Employees can enroll in the 401(k) plan through the company's HR portal or by contacting the HR department for assistance.

What is the eligibility requirement for Gray Television employees to participate in the 401(k) plan?

Most employees at Gray Television are eligible to participate in the 401(k) plan after completing a specified period of employment, typically 30 days.

Can Gray Television employees choose how their 401(k) contributions are invested?

Yes, employees at Gray Television can choose from a variety of investment options for their 401(k) contributions.

What is the maximum contribution limit for Gray Television employees participating in the 401(k) plan?

The maximum contribution limit for Gray Television employees is subject to IRS regulations, which may change annually.

Does Gray Television offer any financial education resources for employees regarding the 401(k) plan?

Yes, Gray Television provides financial education resources and tools to help employees make informed decisions about their 401(k) savings.

Are there any fees associated with managing the 401(k) plan at Gray Television?

Yes, like most 401(k) plans, there may be administrative fees associated with managing the plan at Gray Television.

Can Gray Television employees take loans against their 401(k) savings?

Yes, Gray Television allows employees to take loans against their 401(k) savings, subject to specific terms and conditions.

What happens to a Gray Television employee's 401(k) savings if they leave the company?

If a Gray Television employee leaves the company, they can roll over their 401(k) savings into another retirement account or take a distribution, depending on their preference.

With the current political climate we are in it is important to keep up with current news and remain knowledgeable about your benefits.
Gray Television Pension Plan Name of the Plan: Gray Television does not appear to have a traditional defined benefit pension plan as of the latest available reports.
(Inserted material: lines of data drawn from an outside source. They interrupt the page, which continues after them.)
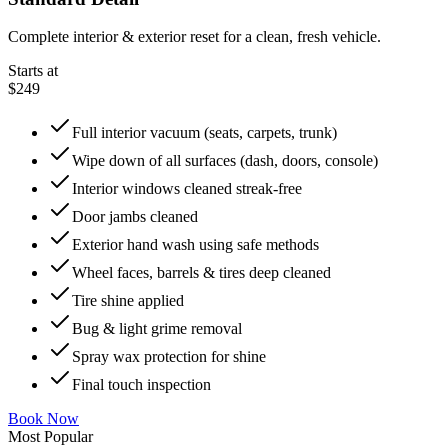
Complete interior & exterior reset for a clean, fresh vehicle.
Starts at
$249
Full interior vacuum (seats, carpets, trunk)
Wipe down of all surfaces (dash, doors, console)
Interior windows cleaned streak-free
Door jambs cleaned
Exterior hand wash using safe methods
Wheel faces, barrels & tires deep cleaned
Tire shine applied
Bug & light grime removal
Spray wax protection for shine
Final touch inspection
Book Now
Most Popular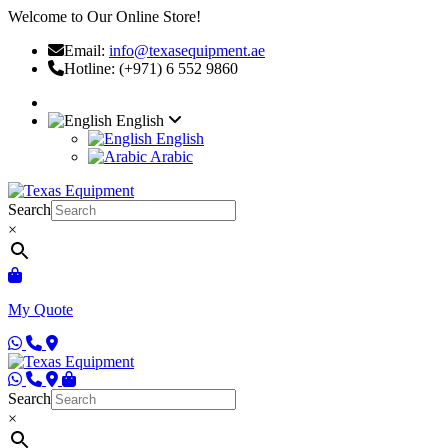
Welcome to Our Online Store!
Email:
info@texasequipment.ae
Hotline: (+971) 6 552 9860
English
English
Arabic
Search
×
My Quote
Search
×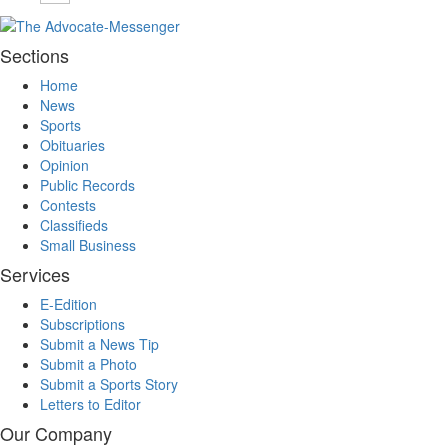
Sections
Home
News
Sports
Obituaries
Opinion
Public Records
Contests
Classifieds
Small Business
Services
E-Edition
Subscriptions
Submit a News Tip
Submit a Photo
Submit a Sports Story
Letters to Editor
Our Company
Eligibility: Gray Television primarily offers a 401(k) plan rather than a traditional pension plan. Pension Formula: Not applicable.. Gray Television 401(k) Plan Name of the Plan: Gray Television 401(k) Plan. Eligibility: Employees are eligible to participate in the 401(k) plan after completing 90 days of service. 401(k) Plan Details: The plan includes employer matching contributions up to a certain percentage.
Restructuring and Layoffs: In August 2023, Gray Television announced a restructuring plan to streamline operations and improve efficiency. This included the elimination of certain positions, particularly in non-core areas. The company cited the need to adapt to changing media consumption patterns and economic pressures as key reasons for these changes. The restructuring is part of a broader strategy to enhance profitability and maintain competitive advantage in the evolving media landscape. It is crucial to address this news due to the current economic environment, which may impact job stability and career planning in the media sector. Changes to Company Benefits and Retirement Plans: In July 2024, Gray Television updated its employee benefits package, which included modifications to its pension and 401(k) plans. The company introduced changes aimed at aligning retirement benefits with industry standards and addressing financial sustainability. These adjustments are part of a broader effort to manage costs and ensure long-term financial health amidst fluctuating market conditions. Employees should stay informed about these changes due to the implications they may have on retirement planning and financial security in the context of ongoing economic uncertainty.
Gray Television (GT) Stock Options and RSUs (2022) Stock Options: Gray Television (GT) offered stock options to select executives and senior management in 2022. The options were granted as part of the company’s long-term incentive plan to attract and retain top talent. Restricted Stock Units (RSU): RSUs were granted to executives as well as key employees based on performance and tenure. These units were designed to align the interests of employees with shareholders. Gray Television (GT) Stock Options and RSUs (2023) Stock Options: In 2023, Gray Television (GT) continued to provide stock options primarily to senior executives and high-performing employees. These options were part of a revised incentive compensation plan. Restricted Stock Units (RSU): RSUs were granted to a broader range of employees, including mid-level management, with vesting schedules tied to performance metrics. Gray Television (GT) Stock Options and RSUs (2024) Stock Options: The company issued new stock options in 2024 under a refreshed equity incentive program. These options were available mainly to upper management and key contributors. Restricted Stock Units (RSU): RSUs in 2024 were expanded to include more employees, aiming to foster long-term commitment and reward performance over time.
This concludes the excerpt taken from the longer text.